Wait, that’s right. Screw them! Screw anyone who wants to try and tell me what I should do. What did they know? They think plucking a kid out of his normal life and tearing apart his sanity and turning him into some damn witch’s pet is a ‘good’ idea. Fuck them. From withered old man to sweet little girl, fuck them all. If they tell you to do something, you’re better off doing the opposite.

“So, you want me to stay here and die?”

I pressed my hands against the ground. I pushed past the pain, the weakness, the nothingness. I kept my feet against the ground.

“Well you can just piss off, kid.”

All of these burns, these cuts, these holes – they are products of witches, so they can go to hell. I won’t listen to them. They can’t tell me what to do. That damn boar wants me to not move because he managed to stick his tusk into my thigh? Piss off.
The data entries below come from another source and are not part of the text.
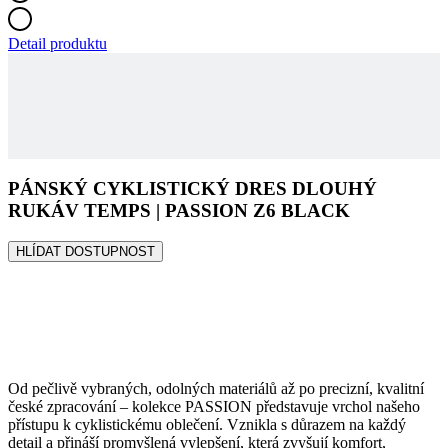
PÁNSKÝ CYKLISTICKÝ DRES DLOUHÝ
RUKÁV TEMPS | PASSION Z6 BLACK
HLÍDAT DOSTUPNOST
Od pečlivě vybraných, odolných materiálů až po precizní, kvalitní
české zpracování – kolekce PASSION představuje vrchol našeho
přístupu k cyklistickému oblečení. Vznikla s důrazem na každý
detail a přináší promyšlená vylepšení, která zvyšují komfort,
funkčnost i výkon. Moderní barvy v čistém, minimalistickém pojetí
podtrhují její elegantní a nadčasový charakter. Objevte detaily, které
tuto oblíbenou kolekci posouvají zase o krok dál.
Your Ride Made Better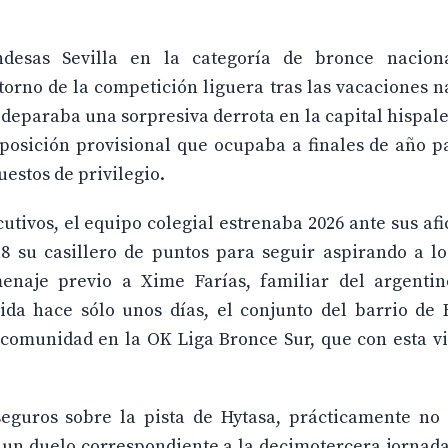
andesas Sevilla en la categoría de bronce nacio
torno de la competición liguera tras las vacaciones n
deparaba una sorpresiva derrota en la capital hispale
 posición provisional que ocupaba a finales de año p
uestos de privilegio.
tivos, el equipo colegial estrenaba 2026 ante sus af
8 su casillero de puntos para seguir aspirando a lo
naje previo a Xime Farías, familiar del argentin
ida hace sólo unos días, el conjunto del barrio de 
 comunidad en la OK Liga Bronce Sur, que con esta vi
eguros sobre la pista de Hytasa, prácticamente no
en un duelo correspondiente a la decimotercera jornad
Those witches want me to be bothered because they cut and burned me with their demonically possessed plants and fire? Piss off too.

I was standing. There was still fire, but I was standing.

“Hell yes.”

The fire was too high to jump over it. That stupid, clever kid probably considered that.
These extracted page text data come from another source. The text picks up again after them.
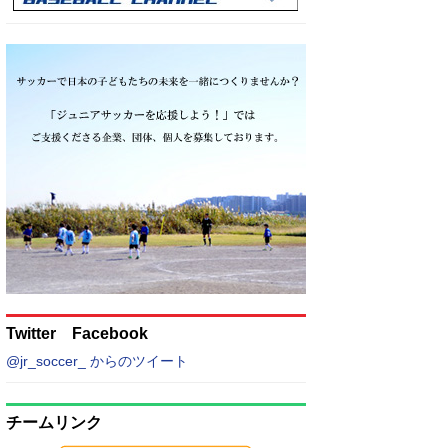
Twitter Facebook
@jr_soccer_ からのツイート
チームリンク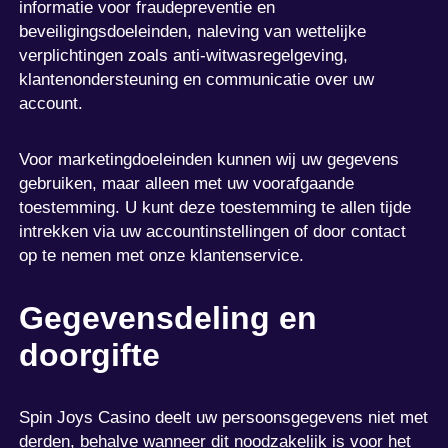
informatie voor fraudepreventie en
beveiligingsdoeleinden, naleving van wettelijke
verplichtingen zoals anti-witwasregelgeving,
klantenondersteuning en communicatie over uw
account.
Voor marketingdoeleinden kunnen wij uw gegevens
gebruiken, maar alleen met uw voorafgaande
toestemming. U kunt deze toestemming te allen tijde
intrekken via uw accountinstellingen of door contact
op te nemen met onze klantenservice.
Gegevensdeling en
doorgifte
Spin Joys Casino deelt uw persoonsgegevens niet met
derden, behalve wanneer dit noodzakelijk is voor het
“You think I give a damn about your fire now!?”

I jumped through it. My arms burned like nothing I had ever felt before, but I got through it. I screamed and pounded into the cracked marble and black ash as the skin on my arms bubbled and boiled.

“Fuck off fuck off fuck off fuck off!”

Unfortunately, that wasn’t enough to ignore the pain that time. I tried to control my breathing as I held my arms aloft in front of me. Looking at them made me feel sick. I screamed again, less because of the pain and more because I just had to.

Another scream answered back: “FOXY!”

It was so close, I nearly jumped out of my skin. I turned in time to see Mutt charging on all fours out from that same damn doorway.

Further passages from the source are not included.